Tuesday, July 29, 2025

Miguel Zenón’s Vanguardia Subterránea Captures the Electric Spirit of a Jazz Milestone at the Village Vanguard


Alto saxophonist and composer Miguel Zenón—MacArthur “Genius,” Guggenheim fellow, Doris Duke Artist, and 2024 Grammy winner—returns with a landmark release: Vanguardia Subterránea, the first-ever live album from his longstanding quartet. Arriving August 29, 2025 on Miel Music, the project commemorates 20 years of creative unity and innovation with pianist Luis Perdomo, bassist Hans Glawischnig, and drummer Henry Cole.

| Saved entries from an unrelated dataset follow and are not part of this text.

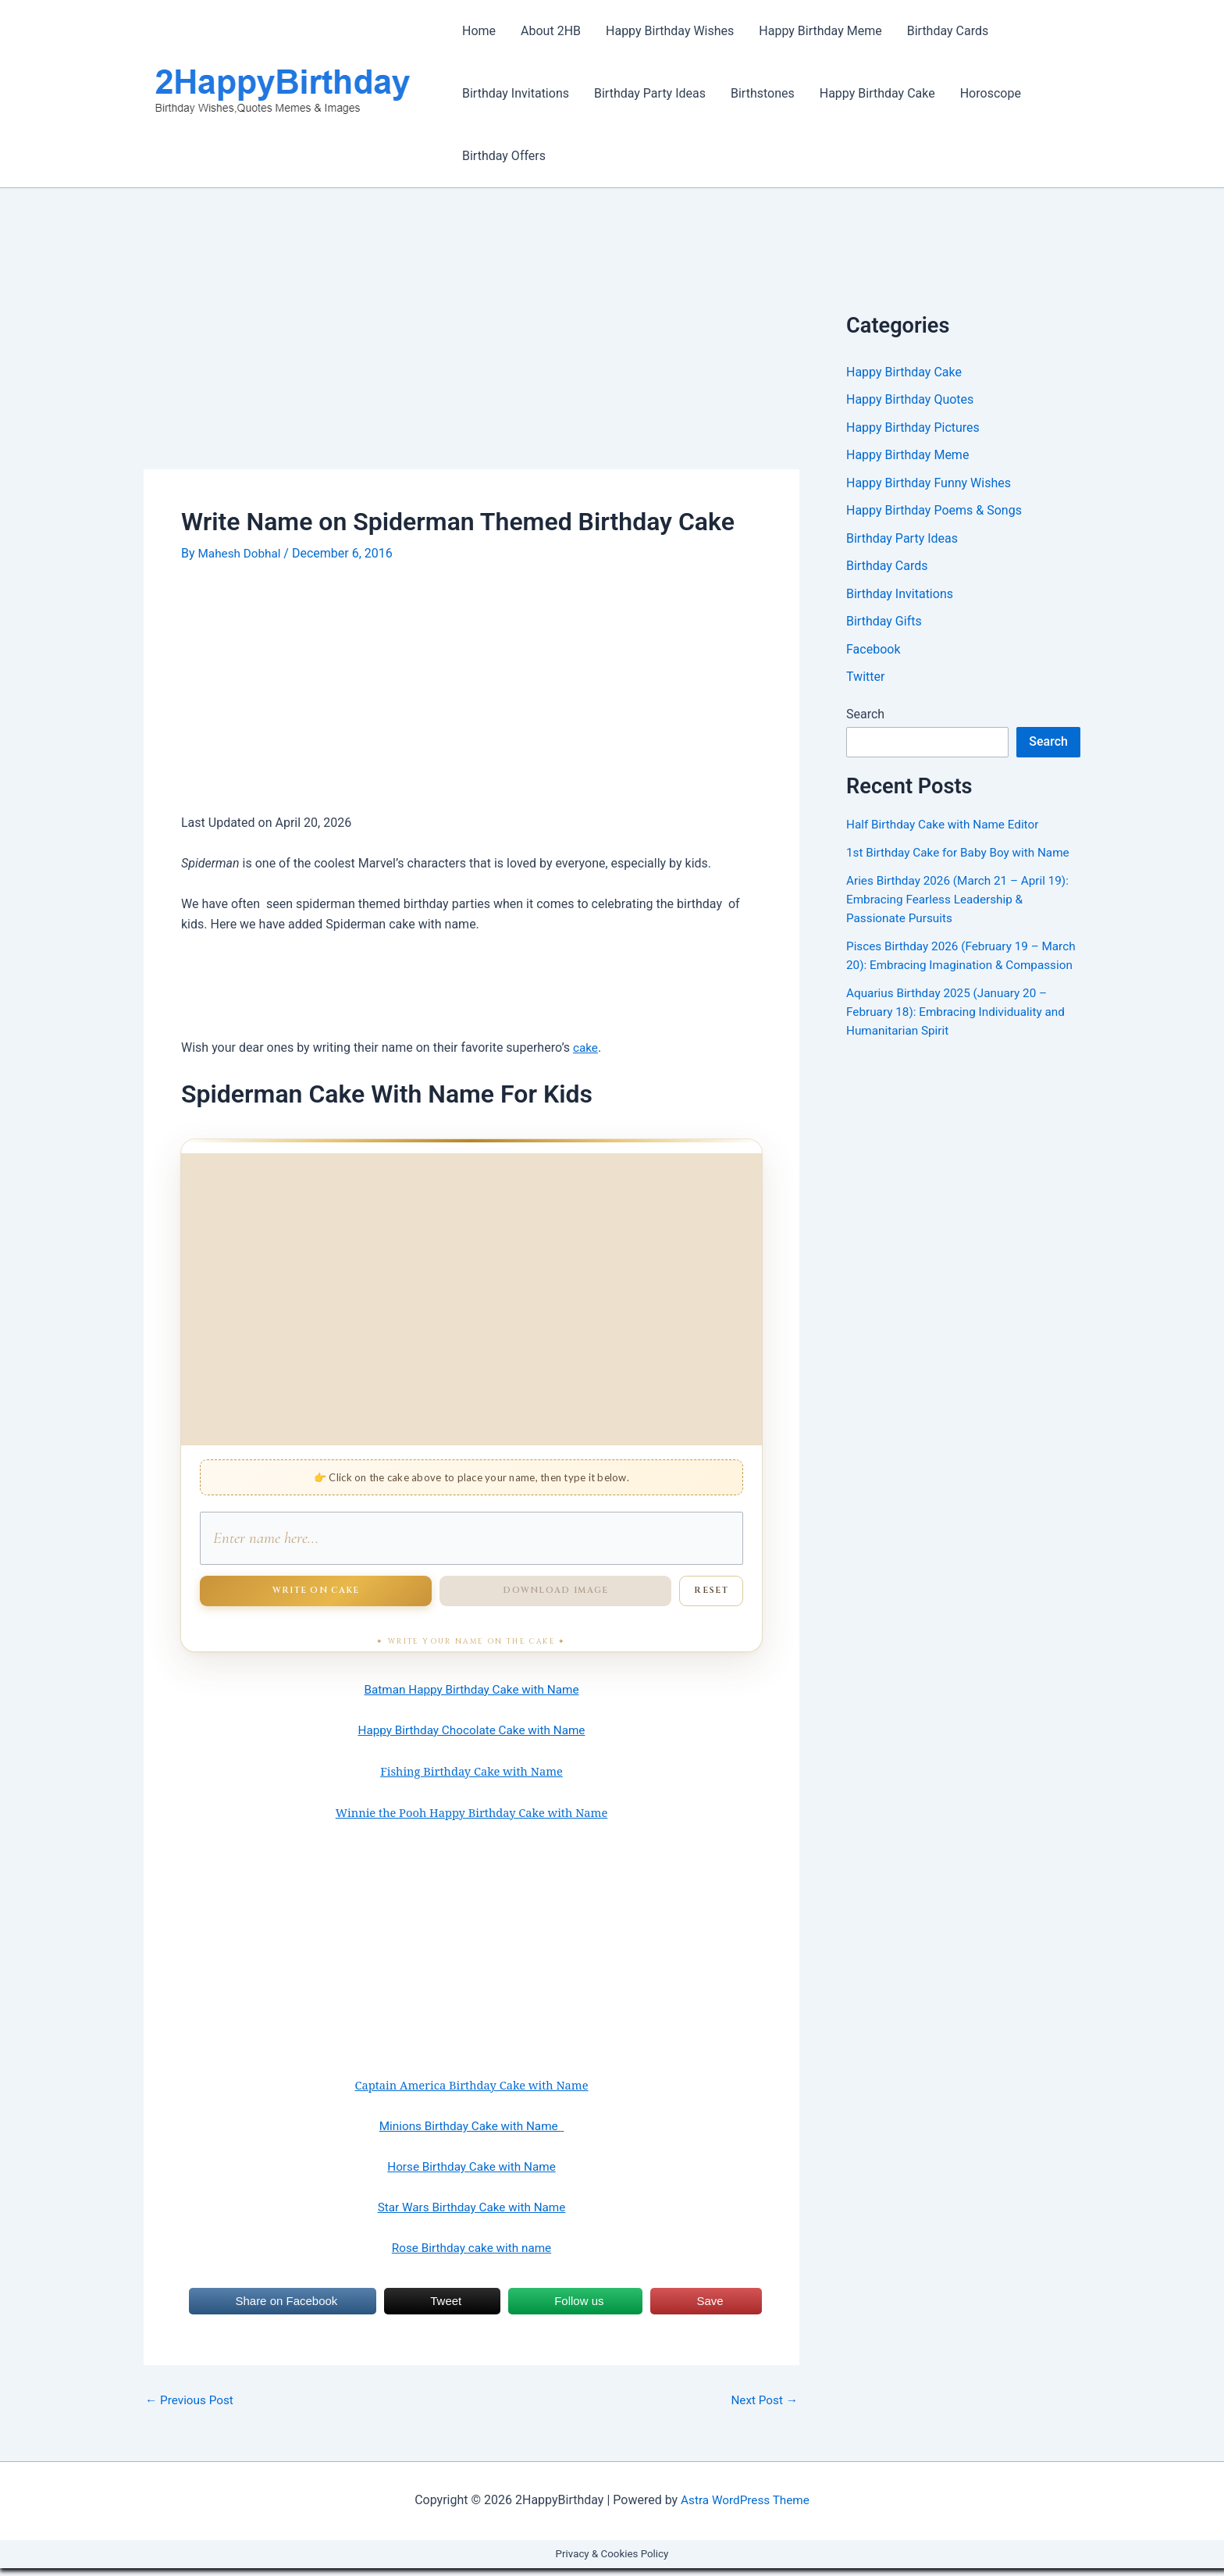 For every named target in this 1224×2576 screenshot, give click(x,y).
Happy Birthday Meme (820, 30)
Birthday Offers (504, 155)
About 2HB (551, 30)
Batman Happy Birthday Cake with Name (471, 1697)
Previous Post (191, 2408)
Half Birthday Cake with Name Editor (947, 828)
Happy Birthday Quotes (909, 400)
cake (586, 1047)
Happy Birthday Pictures (913, 428)
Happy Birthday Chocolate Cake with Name (472, 1737)
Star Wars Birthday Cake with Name (471, 2214)
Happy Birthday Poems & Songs (934, 512)
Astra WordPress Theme (745, 2508)
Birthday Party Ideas (650, 93)
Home (479, 30)
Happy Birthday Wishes (670, 30)
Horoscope (990, 93)
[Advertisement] (471, 353)
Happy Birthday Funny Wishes (928, 484)
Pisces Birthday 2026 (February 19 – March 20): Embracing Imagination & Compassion (947, 969)
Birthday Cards (948, 30)
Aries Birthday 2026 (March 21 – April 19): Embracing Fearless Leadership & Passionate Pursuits (962, 904)
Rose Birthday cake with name (471, 2255)
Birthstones (763, 93)
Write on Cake (316, 1598)
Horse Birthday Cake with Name (471, 2174)
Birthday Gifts (884, 625)
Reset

Recorded over two magical nights at New York City’s Village Vanguard in September 2024, the album is a milestone not just for the quartet, but for Zenón’s ever-evolving legacy. Despite playing hundreds of shows globally, this marks the first live documentation of a group whose chemistry has only deepened with time.

“This album has an energy that's really different than all our other records,” says Zenón. “Because it was recorded in this sanctuary of music.”

Founded in 1935, the Vanguard is one of jazz’s most sacred venues, and Zenón’s group has held multiple week-long residencies there. In fact, they’ll return again September 16–21, 2025, to celebrate the album’s release in the very space it was born.

The album opens with “Abre Cuto Güiri Mambo,” a bozal phrase urging listeners to tune in and hear the groove. It’s a bold call to action rooted in Cuban-Congo rhythms and the layered horn traditions of mambo pioneers.

Zenón then dives into Willie Colón and Héctor Lavoe’s 1973 classic El Día de Mi Suerte, a track close to his heart from his teenage days in San Juan salsa bands. As always, Zenón reimagines rather than imitates—preserving emotional DNA while infusing the piece with his own rhythmic and harmonic language.

One of the album’s most poignant pieces is “Vita”, originally written as a birthday gift for Zenón’s grandmother. Now reworked with a chacarera pulse and full quartet arrangement, it showcases Zenón’s melodic sensitivity and emotional depth.

Dale la Vuelta” is built on rhythmic counterpoint—where patterns in 7 and 8 cycle between each other to create a new pulse. The quartet makes the complexity feel effortless, a testament to their decade-spanning synergy.

With “Coordenadas,” Zenón gets personal: encoding the birth coordinates of each band member and the Vanguard itself into musical pitches. It’s an inspired concept that fuses origin and place into an avant-garde but accessible framework.

The title track, “Vanguardia Subterránea”, offers a groove-heavy tribute to the Vanguard’s storied history, layered with rhythmic dislocation and eventual cohesion—a metaphor for the club’s unique energy.

Bendición” is a loving tribute to Zenón’s mother and Latin American customs of showing respect through blessings. Emotional and warm, it reveals Zenón’s deep connection to cultural tradition and family.

Closing out the set is “Perdóname,” a new take on Gilberto Santa Rosa’s 1990 hit. Instead of mimicking Santa Rosa’s voice, Zenón and his band channel the spirit of the song—its flow, its passion, and its improvisational brilliance, evoking the essence of a true sonero through jazz phrasing.

Vanguardia Subterránea isn’t just a live recording—it’s a living, breathing document of musical brotherhood and cultural memory. With bold compositions, deeply personal themes, and fresh interpretations of Latin classics, the album affirms Zenón’s place as a boundary-pushing figure in contemporary jazz. It's a must-listen for longtime followers and newcomers alike.